Visual studio cuda code generation selection benefits

Hi,

I was wondering if someone could explain to me what the benefits are for setting the cuda code generation in visual studio to exactly match the GPU you are targeting. Will the code be more optimized and run faster etc ?

Example : What would be the negative effects of compiling for compute_30,sm_30 if you have a graphics card with a higher compute capability

This is for NVCC compilation type : --compile

Thanks in advance!

The topic of how the arch specifications at compile time affect the generation of GPU code both PTX and SASS is covered in many places such as here and here. I suggest you familiarize yourself with that first.
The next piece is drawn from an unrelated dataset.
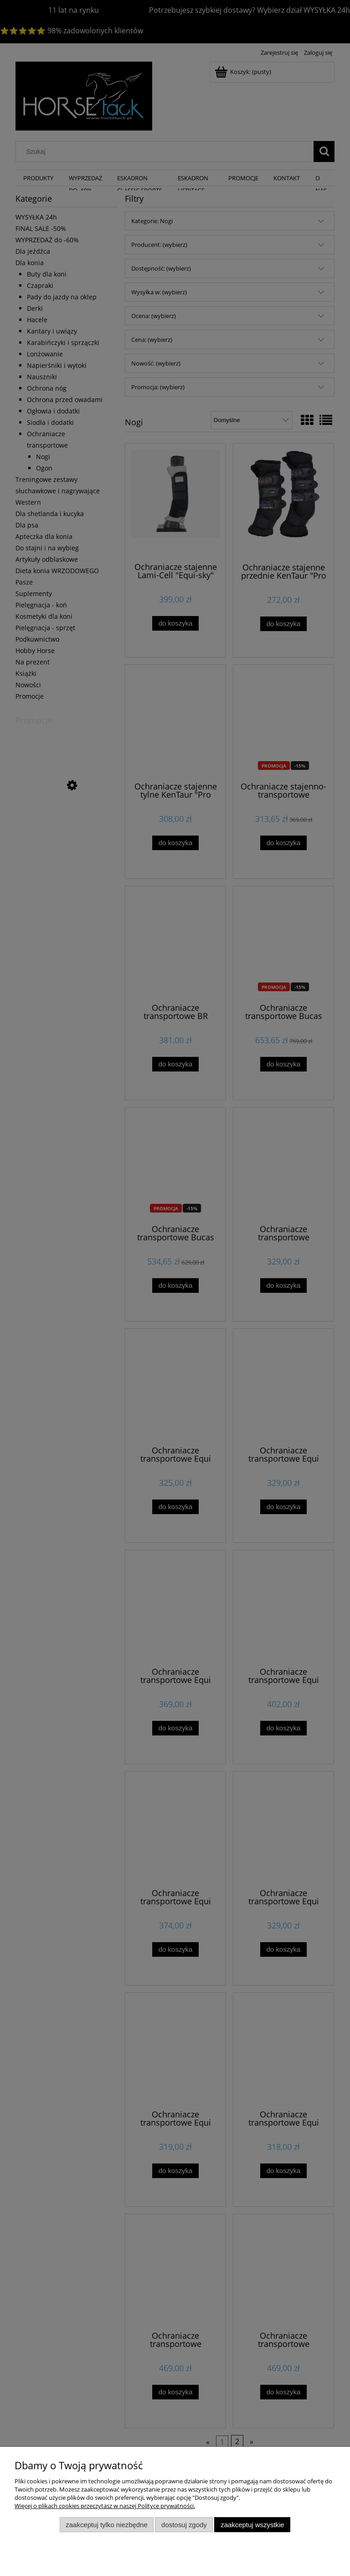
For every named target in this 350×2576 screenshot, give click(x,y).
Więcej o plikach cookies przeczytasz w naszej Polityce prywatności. (105, 2506)
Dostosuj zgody (184, 2525)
Briefly, with that knowledge:

  • compiling for compute_30,sm_30 (only) means your executable would contain SASS code only, and that code would be only suitable for running on cc3.x devices. The code would not run and would offer a runtime error via the CUDA runtime API, if you attempted to run it on, say, a cc5.x GPU. You could avoid this by adding a target that specified compute_30,compute_30 which would include the generation of PTX code, which could be forward-JIT-compiled by the GPU driver to run on a GPU with a higher compute capability. The remainder of my comments will focus on that case.
  • compiling for compute_30,compute_30 means you may trigger a JIT compilation step. Probably not a big deal.
  • compiling for compute_30,compute_30 (only) means your code cannot make use of features which were introduced on newer architectures. To pick just one example, you could not use the natively supplied double atomicAdd.
  • compiling for compute_30, compute_30 with a JIT recompile for a newer GPU means that you are depending on the JIT compiler contained in the driver to produce device executable code. That compiler may or may not have all the capabilities of the compiler contained in the nvcc compiler-driver for a particular GPU architecture. We would normally expect it to be approximately equivalent, but exact equivalence is not guaranteed. The code generation may be different, therefore the performance may be different.
1 Like

Hi Robert_Crovella!

Thanks for your replay!

I just have one question regarding your answer that makes the rest a bit confusing :

“compiling for compute_30,sm_30 (only) means your executable would contain SASS code only, and that code would be only suitable for running on cc3.x devices. The code would not run and would offer a runtime error via the CUDA runtime API, if you attempted to run it on, say, a cc5.x GPU”

We are currently compiling in Visual studio with compute_30,sm_30 , CUDA 10 and have no problems deploying the application to computers that have a higher compute capability, 5.2, 6.1.

I don’t know if I read this correctly but the application will be able to run if a “suitable PTX” code is part of the application. A “suitable PTX” is one which is numerically equal to or lower than the GPU architecture being targeted for running the code

We’re probably getting hung up over the english language description we are using and the actual fields in the VS project and how they map to actual nvcc compile command line settings.

specifying -gencode arch=compute_30,code=sm_30 will produce SASS only. I don’t remember exactly how VS maps the CUDA arch setting in the project settings to compile command line. It is probably my mistake. I think maybe in VS if you specify compute_30,sm_30 it may translate to something like:

-gencode arch=compute_30,code=compute_30 -gencode arch=compute_30,code=sm_30

which would generate both PTX and SASS. Yes, a suitable PTX is one that is numerically equal to or lower than the compute capability of the GPU architecture you are running on.

1 Like

Thanks so much for your help!
Yes you are correct, visual studio compiles with the following arg : -gencode=arch=compute_30,code=“sm_30,compute_30”

But to summarize : For performance benefits it is always a good thing to build for the compute capability you are targeting.

I think that is a reasonable statement. If you’re not terribly concerned about code size/bloat, then the cuda samples provide a reasonable hint:

  • provide SASS code for every architecture that you are likely to run on, that your build toolchain supports
  • provide a single instance of PTX to provide forward compatibility for “future” architectures.

I believe, roughly speaking, the CUDA libraries (e.g. CUBLAS, etc.) do this sort of thing.

1 Like

This topic was automatically closed 60 days after the last reply. New replies are no longer allowed.